A case in point, MNOHS Health Teacher Bonnie Rosenfield received the 2013 University of MN Women's Physical Education Alumnae Association Helen M. Slocum School of Health Education Honorary Award in recognition of her leadership, dedication and service to school health education. At MNOHS, Ms. Rosenfield's students are engaged in real learning, developing information literacy and critical thinking skills so that they can assess for themselves the validity of health-related claims, make the best possible choices, and develop the best possible habits.
At MNOHS, all learning is real learning. We celebrate students who are pursuing their passions--in academics, athletics, or the arts. All students have their priorities and preferences, and sometimes just want to cross a graduation requirement off their list. Each MNOHS teacher, however, does everything possible to help students engage meaningfully in each course, because every student deserves a high-quality education.
Our first blog posting of the school year is from MNOHS math teacher, board member, and family coordinator Kim Breeden.
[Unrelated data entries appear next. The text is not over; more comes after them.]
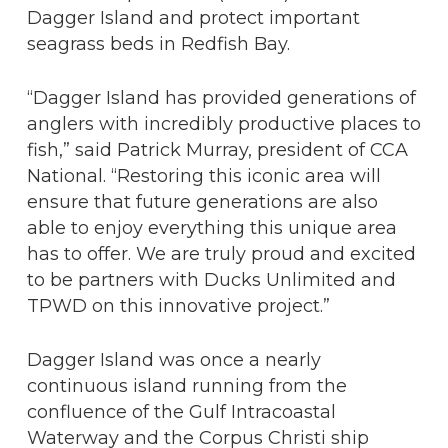
Dagger Island and protect important
seagrass beds in Redfish Bay.
“Dagger Island has provided generations of
anglers with incredibly productive places to
fish,” said Patrick Murray, president of CCA
National. “Restoring this iconic area will
ensure that future generations are also
able to enjoy everything this unique area
has to offer. We are truly proud and excited
to be partners with Ducks Unlimited and
TPWD on this innovative project.”
Dagger Island was once a nearly
continuous island running from the
confluence of the Gulf Intracoastal
Waterway and the Corpus Christi ship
This seasonal transition from summer to fall is always hard for me, as it may be in your house. I’ve been thinking about this (and this blog post) for weeks. It began with a family outing to Valley Fair on Labor Day. For those of you in my generation, you may recall ValleyFair’s ads using the song “Summertime Blues.” All day long, I couldn’t get that song out of my head. I was feeling very annoyed as I’ve never understood how there could be such a thing as the summertime blues. As far as I was concerned, the blues are a result of the end of summertime.
I knew that once Labor Day was over—the unofficial end of summer—my boys and I would head back to school. This filled me with disappointment. The odd thing about this is that I love my job. My kids love their school. And, yet, I was deeply sad that summer was over, but not for the reasons you may think. Yes, I love spending time with my kids, the warm weather, and freedom. While I do miss those things, what was bothering me most was the lack of accomplishment during the summer months. On Memorial Day, the summer had laid large before me. I had glorious plans—both professionally and personally: class revisions, new geometry videos, bike rides, camping…And now, here it was Labor Day. In truth, there was much I accomplished this summer and if pressed I could easily make a list. But there was so much more I had meant to do.
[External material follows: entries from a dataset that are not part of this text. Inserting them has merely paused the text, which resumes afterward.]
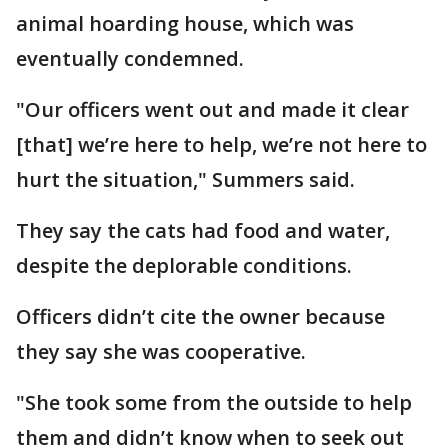
animal hoarding house, which was
eventually condemned.
"Our officers went out and made it clear
[that] we’re here to help, we’re not here to
hurt the situation," Summers said.
They say the cats had food and water,
despite the deplorable conditions.
Officers didn’t cite the owner because
they say she was cooperative.
"She took some from the outside to help
them and didn’t know when to seek out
"Now what?" I asked myself. I was not going to make Labor Day into another New Year's. There would be no resolutions for me. I knew I was not the first to feel this way. Adults and students alike can get caught up in what we meant to do that it prevents us from doing much of anything. I have had many students tell me, “I am so far behind. I feel overwhelmed. I just don’t know what to do.” My answer to them is usually pretty straight-forward. Start at the beginning and do something. Deal with school—and life—one small task at a time. One accomplishment leads to another and the success breeds success.
Remembering my advice to my students, I plodded forward, like many of us do each September: balancing school, and work, and family. And life happened. In the past few weeks I've accomplished many of those things that were on my summer “to do” list as well as many that weren’t. Fall is amazingly busy at MNOHS, in a wonderful sort of way. I connected with new students while evaluating their transcripts and creating class schedules to help them reach their goal of high school graduation. I collaborated with a co-worker to design a course to give extra support to students struggling with time management, motivation or personal issues that made attending school challenging. New geometry and calculus videos were created, feedback provided on assignments, and parent newsletters written.
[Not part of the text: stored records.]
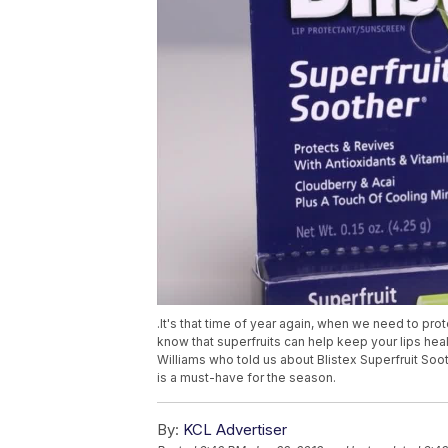
.It's that time of year again, when we need to pro
know that superfruits can help keep your lips he
Williams who told us about Blistex Superfruit Soot
is a must-have for the season.
By:
KCL Advertiser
They weren’t monumental achievements that sent me to cross anything off of my bucket list. I did, however, realize that fall, like summer, holds much potential. It is a more structured time, where routine and obligations provide us with stability. It is also a time to reconnect with people who are a constant in our lives 9 months of the year. It is a time to be proud of what we do each day, to remember the glories of our summer, the cold days ahead, and the fact that there is always another spring.